Friday, June 08, 2007

Ivan Maisel's Best Game Ever Attended is the Same as Mine

Colorado 27 Michigan 26. A few recollections from the game:

The context is important if you are to understand just how deflating the conclusion of the game was. Michigan had beaten Boston College in the opener with an epic display of 34 unanswered points after they spotted the Eagles a 12-0 lead. Then, Michigan went on the road and did this to bete noire Notre Dame:

(It gets really good at the 4:45 mark.)

Losing on a Hail Mary is one thing; losing on a Hail Mary as the #4 team in the country the week after an epic win over a hated rival is something else. (Incidentally, does anyone remember what it used to be like when major college football teams would play out-of-conference schedules like BC-Notre Dame-Colorado? I digress.)

Colorado dominated the early stages of the game, confirming every fear of Michigan's fans about containing the option (Kevin McDougal had ripped Michigan to pieces during the previous season) and about the amount of talent on the Colorado offense. The Buffs had beaten defending Big Ten champion Wisconsin 55-17 in the previous game, so the fears were somewhat valid. Michigan had a brief hot spell in the first quarter when Colorado hit the crossbar on a long field goal and then Tyone Wheatley made his first appearance of the season after missing the first two games and change with a separated shoulder, but it took a late Michigan touchdown just to get back to 14-9 at the half.

The third quarter was possibly the most frenzied, exciting quarter I saw at Michigan Stadium in four years of college, which probably isn't saying much with the Big House's reputation as a somewhat sedate place to watch a game. Michigan went from 14-9 down to 26-14 up in an avalanche of defensive stops and big plays on offense, including a double reverse and a long touchdown pass to Amani Toomer(?). Michigan was driving again in the fourth quarter with a 12-point lead when Che Foster decided to become a historical footnote by fumbling deep in Colorado territory when it appeared as if Michigan had broken Colorado's will. Colorado then dominated the fourth quarter in the same way that they had dominated the first and some of the second. They drove to the one before Kordell Stewart fumbled trying to score a touchdown, then they drove for a touchdown to close to within 26-21. Michigan recovered the onside kick, at which point someone near me started singing "Goodbye." I scolded this individual, then proclaimed that it was OK to sing once Michigan got its punt off and left the Buffs on their own 15 with 14 seconds to go. (Incidentally, another footnote from that final sequence: Michigan had a makeable third and three, but a false start penalty destroyed the opportunity.)

As for the play itself, I don't have much to add to the thousands of words that have been used to describe it, except to say that the sight of Kordell Stewart throwing the ball roughly 80 yards in the air is still one of the most majestic sights I've ever seen in a sporting event, ranking right up there with Barry Bonds homering off of John Smoltz in Game Two of the 2002 NLDS. It's hard to describe how eerie the post-game reaction was.

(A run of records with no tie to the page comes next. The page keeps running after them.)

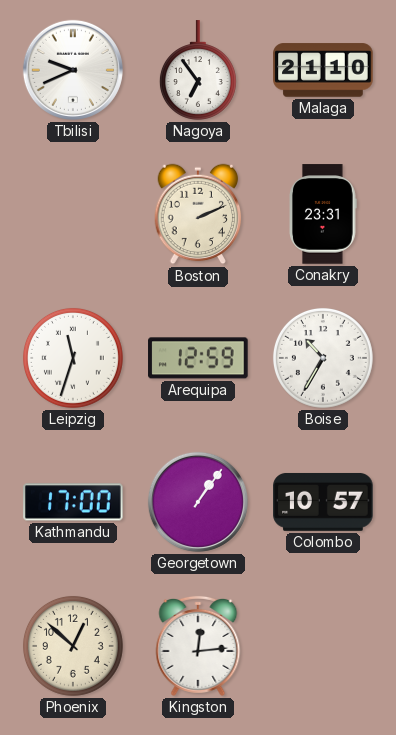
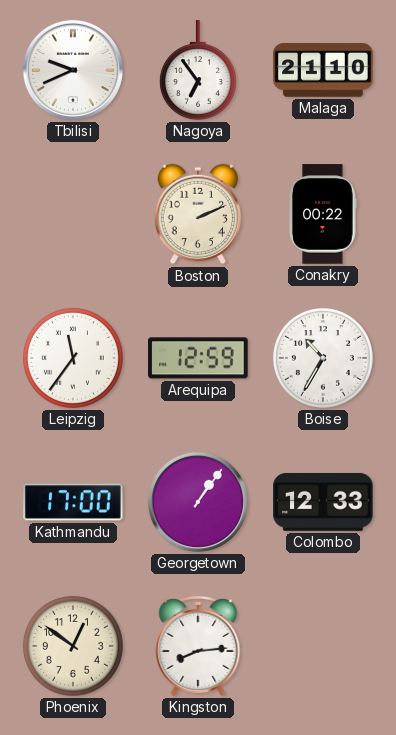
Conakry: 23:31 -> 00:22
Leipzig: 11:33 -> 11:36
Colombo: 10:57 -> 12:33
Phoenix: 12:52 -> 12:51
Kingston: 12:14 -> 8:14
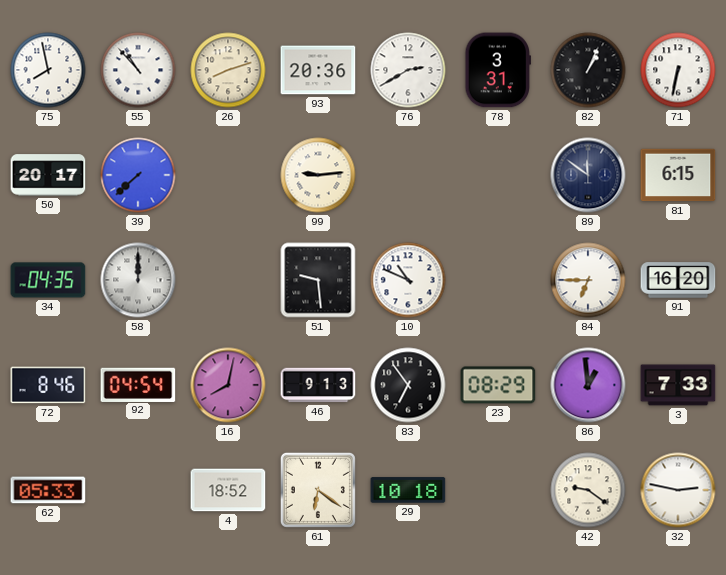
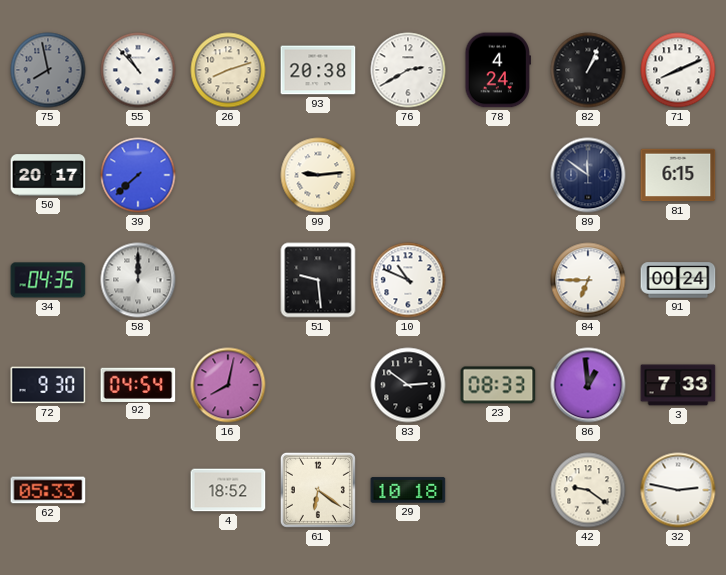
75 dial: white -> grey
93: 20:36 -> 20:38
78: 3:31 -> 4:24
71: 6:32 -> 8:11
91: 16:20 -> 00:24
72: 8:46 -> 9:30
46: 9:13 -> none
83: 6:54 -> 2:51
23: 08:29 -> 08:33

Ivan Maisel touches on this in his article, but the sudden hush of 106,000 people is difficult to properly convey. People just stood dumbfounded for minutes on end, struggling to comprehend what they had just seen. There were barely any comments from anyone on the walk back to campus. The experience was that flooring.

In retrospect, the game might not have been as significant as it appeared that day. Michigan had a badly flawed defense, regardless of the outcome of the Colorado game and they were not going to win a national title, although it's not inconceivable that Michigan could have beaten Penn State and won the Big Ten that year without the hangover from the Colorado game. That Colorado team was better than Michigan because they could stop the run and they deserved to finish #3. If they got Nebraska at home, #1 would not have been unlikely. My anger about the game has subsided, although I won't lie that I enjoyed the downfall of a number of Colorado's participants in the game:

Rick Neuheisel - Vilified by Colorado and Washington fans for running both programs into the ground. Fired for lying about participation in a final four pool.

Kordell Stewart - reduced to tears by Bill Cowher. Epic meltdown in 2002 AFC Championship Game.

Michael Westbrook - Coldcocked Stephen Davis for no apparent reason.

Rashan Salaam - Epic NFL bust.

Rae Carruth -

1 comment:

Chg said...

The most impressive thing was the "Michigan is the only program with a winning record against Notre Dame." I didn't believe it, so
I looked it up.

They left out a couple of qualifiers, but the only programs currently playing D-I that have a winning record against the Irish with at least three games played are:

Florida State (4-2)
Ohio State (3-2)
Michigan (19-14-1)
Nebraska (8-7-1)

You could argue that Michigan is still the only program with a statistically significant winning record against the Irish. I hate Notre Dame as much as the next SEC fan, but that's pretty impressive.